Pasaron los años y pese a su talento y su interés, la universidad más cercana que admitía mujeres estaba en Suiza y una mujer no podía viajar a no ser que tuviera la autorización o de su padre o de  su esposo. En estas circunstancias la joven contrajo matrimonio con Vladimir Kovalevsky, era un matrimonio de conveniencia en un principio, una táctica muy habitual entre los nihilistas de la época. Además de adoptar su apellido, consiguió el permiso necesario para viajar a Suiza y empezar sus estudios universitarios. Unos años después continuó sus estudios con  Karl Weierstrass de la Universidad de Berlín, cuatro años de estudios que según ella misma fueron los que más influyeron en su carrera.

Durante esos cuatro años, ella escribió tres trabajos científicos originales (“On the theory of partial differential equations”, fue publicado en la revista de Crelle, que era considerado un honor para un matemático desconocido). En 1874 finalmente obtuvo su doctorado con sobresaliente en la Universidad de  Gottingen, aunque se le negó la oportunidad de ejercer como académica. Se convirtió en la primera mujer con dicho título.

El matrimonio volvió a San Petersburgo tras fracasar varios negocios de Vladimir que a su vez supusieron varias crisis en el matrimonio y Sofía se alejó de las matemáticas durante unos años debido primero al fallecimiento de su padre y después al nacimiento de su hija, dedicando su tiempo a escribir obras de ficción, críticas de teatro y artículos científicos para la prensa. Pero esto no fue más que una pausa, en 1880 la matemática resurgió.

Sofía decidió volver a Berlín, donde se enteró de la noticia del suicidio de su esposo. En 1883 recibió la invitación de un antiguo alumno de Weierstrass, Gosta Mittag-Leffler, para dar clases en la Universidad de Estocolmo. Lo que empezó como un puesto de trabajo temporal terminó por convertirse en una posición permanente. Se convierte en la primera mujer catedrática en ciencias en la Europa del Norte.

Fue también la directora de la revista Acta Mathematica y en 1888 ganó el Prix Bordin de la Academia Francesa de Ciencias gracias a su artículo “On the rotation of a solid body about a fixed point”. 

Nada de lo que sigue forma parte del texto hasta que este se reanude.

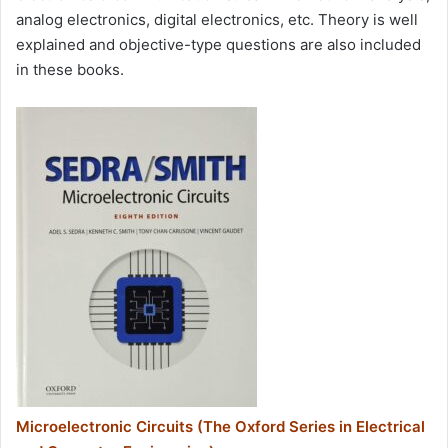
analog electronics, digital electronics, etc. Theory is well
explained and objective-type questions are also included
in these books.
Microelectronic Circuits (The Oxford Series in Electrical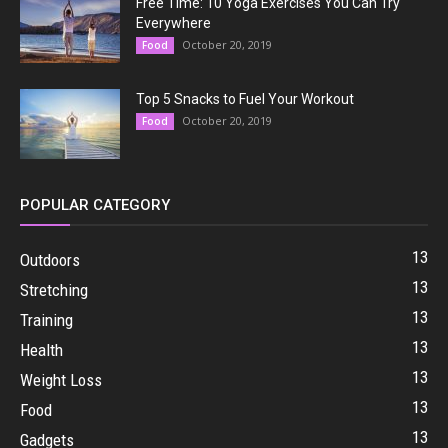
Free Time: 10 Yoga Exercises You Can Try
Everywhere
October 20, 2019
Food
Top 5 Snacks to Fuel Your Workout
October 20, 2019
Food
POPULAR CATEGORY
13
Outdoors
13
Stretching
13
Training
13
Health
13
Weight Loss
13
Food
13
Gadgets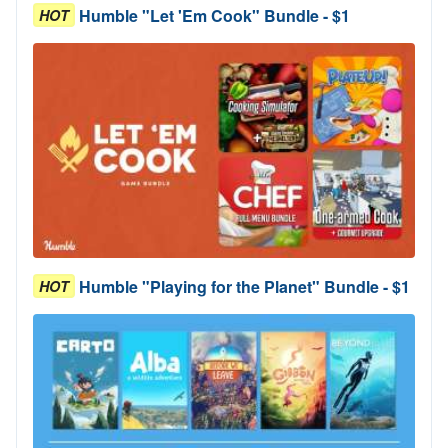
Humble "Let 'Em Cook" Bundle - $1
HOT
Humble "Playing for the Planet" Bundle - $1
HOT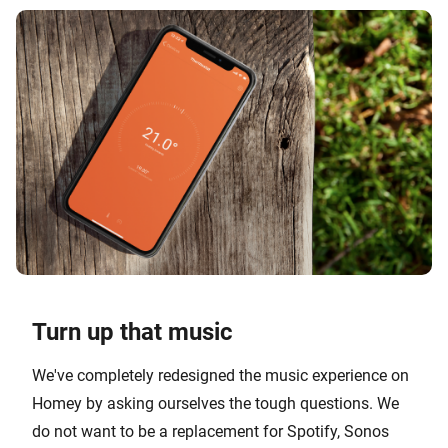
Turn up that music
We've completely redesigned the music experience on
Homey by asking ourselves the tough questions. We
do not want to be a replacement for Spotify, Sonos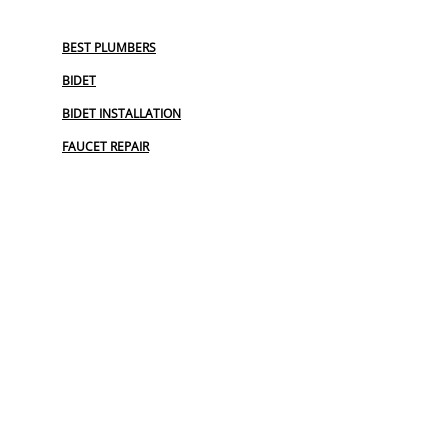
BEST PLUMBERS
BIDET
BIDET INSTALLATION
FAUCET REPAIR
GARBAGE DISPOSAL
OUTDOOR PLUMBING
PLUMBERS NEAR ME
PLUMBING
PLUMBING CAMERA
PLUMBING EMERGENCY
PLUMBING MAINTENANCE PLAN
PLUMBING SERVICE
PLUMBING SERVICES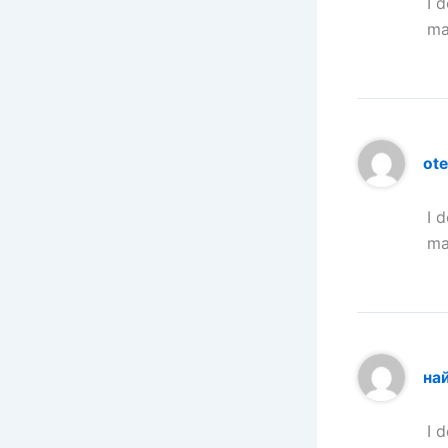
I 
ma
ote
I 
ma
на
I 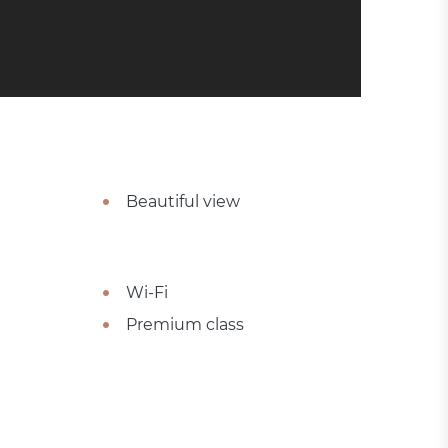
Beautiful view
Wi-Fi
Premium class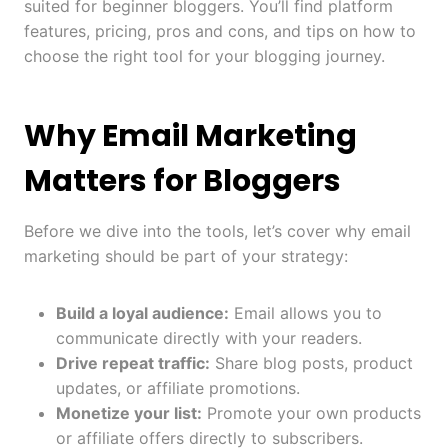
suited for beginner bloggers. You’ll find platform
features, pricing, pros and cons, and tips on how to
choose the right tool for your blogging journey.
Why Email Marketing
Matters for Bloggers
Before we dive into the tools, let’s cover why email
marketing should be part of your strategy:
Build a loyal audience:
Email allows you to
communicate directly with your readers.
Drive repeat traffic:
Share blog posts, product
updates, or affiliate promotions.
Monetize your list:
Promote your own products
or affiliate offers directly to subscribers.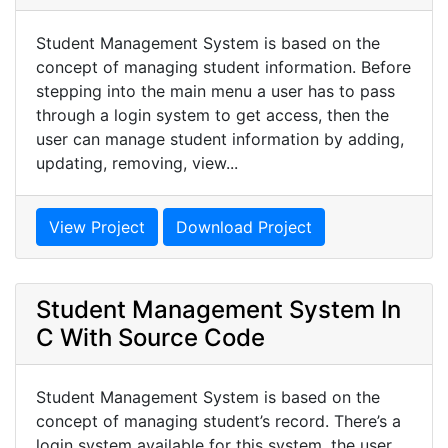
Student Management System is based on the
concept of managing student information. Before
stepping into the main menu a user has to pass
through a login system to get access, then the
user can manage student information by adding,
updating, removing, view...
View Project
Download Project
Student Management System In
C With Source Code
Student Management System is based on the
concept of managing student’s record. There’s a
login system available for this system, the user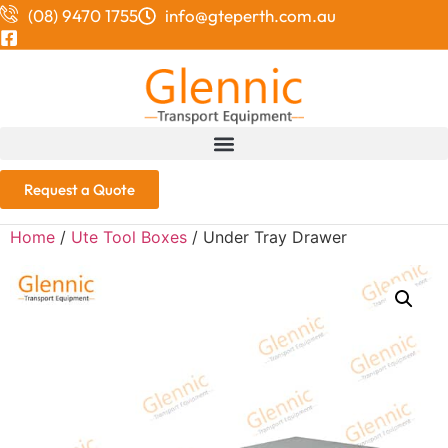
(08) 9470 1755
info@gteperth.com.au
Request a Quote
Home
/
Ute Tool Boxes
/ Under Tray Drawer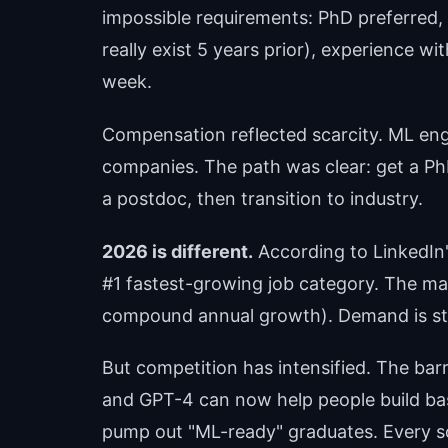
impossible requirements: PhD preferred, 5
really exist 5 years prior), experience wi
week.
Compensation reflected scarcity. ML e
companies. The path was clear: get a Ph
a postdoc, then transition to industry.
2026 is different.
According to LinkedIn
#1 fastest-growing job category. The ma
compound annual growth). Demand is still
But competition has intensified. The bar
and GPT-4 can now help people build b
pump out "ML-ready" graduates. Every so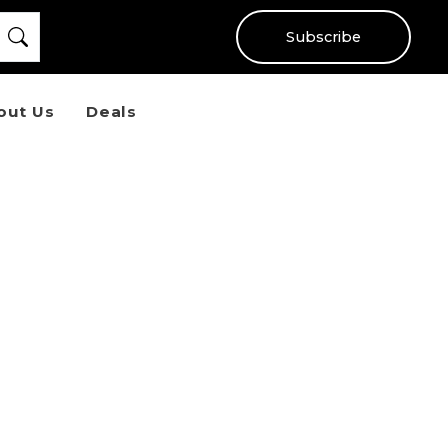
Subscribe
out Us
Deals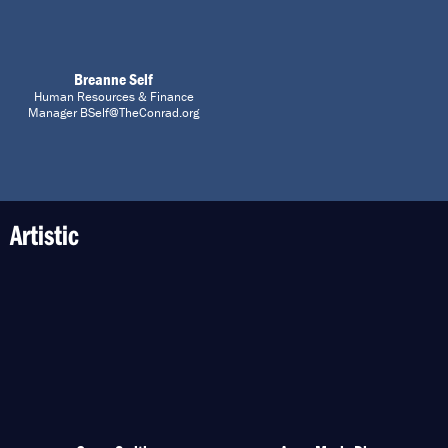
Breanne Self
Human Resources & Finance
Manager BSelf@TheConrad.org
Artistic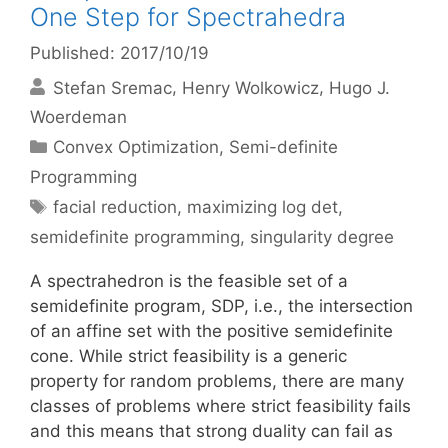
One Step for Spectrahedra
Published: 2017/10/19
Stefan Sremac
Henry Wolkowicz
Hugo J.
Woerdeman
Categories
Convex Optimization
,
Semi-definite
Programming
Tags
facial reduction
,
maximizing log det
,
semidefinite programming
,
singularity degree
A spectrahedron is the feasible set of a
semidefinite program, SDP, i.e., the intersection
of an affine set with the positive semidefinite
cone. While strict feasibility is a generic
property for random problems, there are many
classes of problems where strict feasibility fails
and this means that strong duality can fail as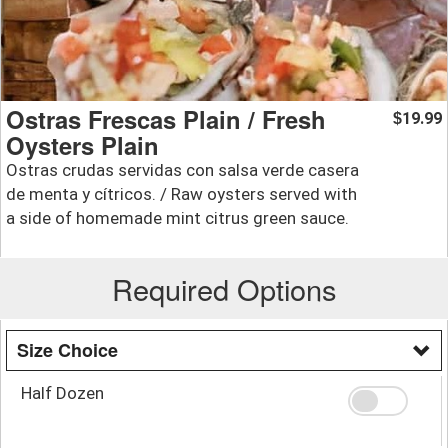
Ostras Frescas Plain / Fresh
19.99
$
Oysters Plain
Ostras crudas servidas con salsa verde casera
de menta y cítricos. / Raw oysters served with
a side of homemade mint citrus green sauce.
Required Options
Size Choice
Half Dozen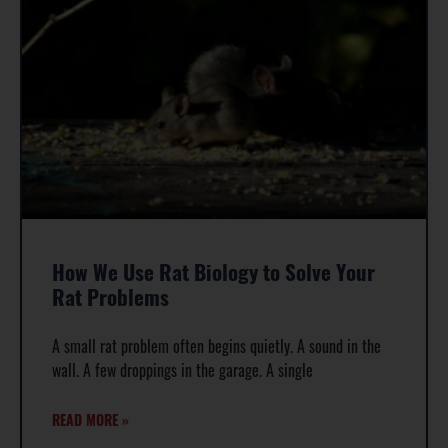
How We Use Rat Biology to Solve Your
Rat Problems
A small rat problem often begins quietly. A sound in the
wall. A few droppings in the garage. A single
READ MORE »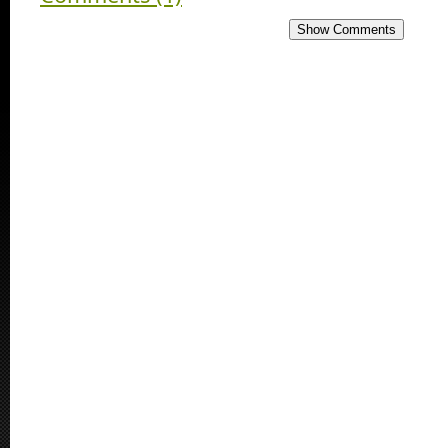
Show Comments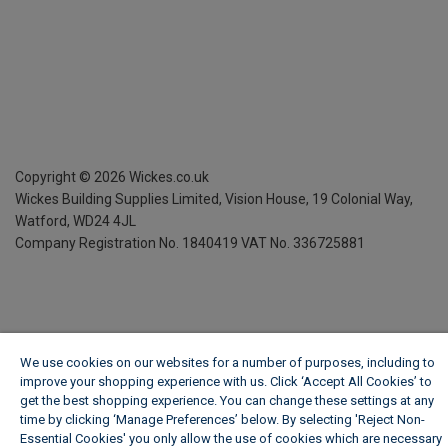
Copyright ©
2026
Wickes.co.uk
Wickes Building Supplies Limited, Vision House,
19 Colonial Way,
Watford, WD24 4JL
Company Registration No. 1840419
VAT No. 336725881
We use cookies on our websites for a number of purposes, including to
improve your shopping experience with us. Click ‘Accept All Cookies’ to
get the best shopping experience. You can change these settings at any
time by clicking ‘Manage Preferences’ below. By selecting 'Reject Non-
Essential Cookies' you only allow the use of cookies which are necessary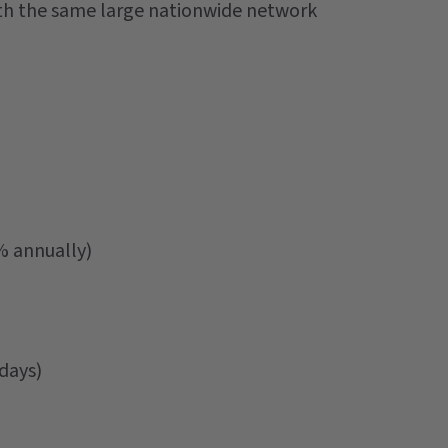
ith the same large nationwide network
% annually)
days)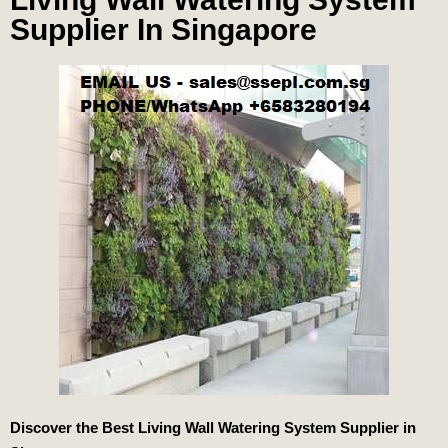
Supplier In Singapore
Discover the Best Living Wall Watering System Supplier in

Moriría pocos años después, en 1891, vícitma de una gripe a la edad de 41 años, tras sufrir la pérdida de su hermana y de entablar una relación con el también matemático Maxim Kovalevsky (sí, primo de su difunto esposo). Dejó un legado de artículos sobre matemáticas y física matemática, muchos de ellos con teorías pioneras, como “Sobre la teoría de ecuaciones en derivadas parciales”, “Sobre la reducción de una determinada clase de integrales abelianas de tercer orden a las integrales elípticas”, incluso estudios sobre la dinámica de los anillos de Saturno. A ella le debemos el llamado teorema de Cauchy-Kovalevsky, básico en la teoría de las ecuaciones diferenciales parciales. Y su labor no se limitó solo al campo de las matemáticas, Sofía Kovalevskaya también tuvo una producción literaria, claros ejemplos son su libro “Recollections of Childhood” o la obra de teatro “The struggle for happiness”, escrita junto a Ana Leffler.

Su influencia ha sido tanta que por ejemplo la Fundación Alexander Von Humboldt de Alemania entrega el premio Sofía Kovalevskaya a los investigadores jóvenes más prometedores, el día “Sofía Kovalevsky” sobre matemáticas en las secundarias de Estados Unidos, hay un cráter lunar llamado “Kovalevskaya” en su honor e incluso un asteroide con el mismo nombre.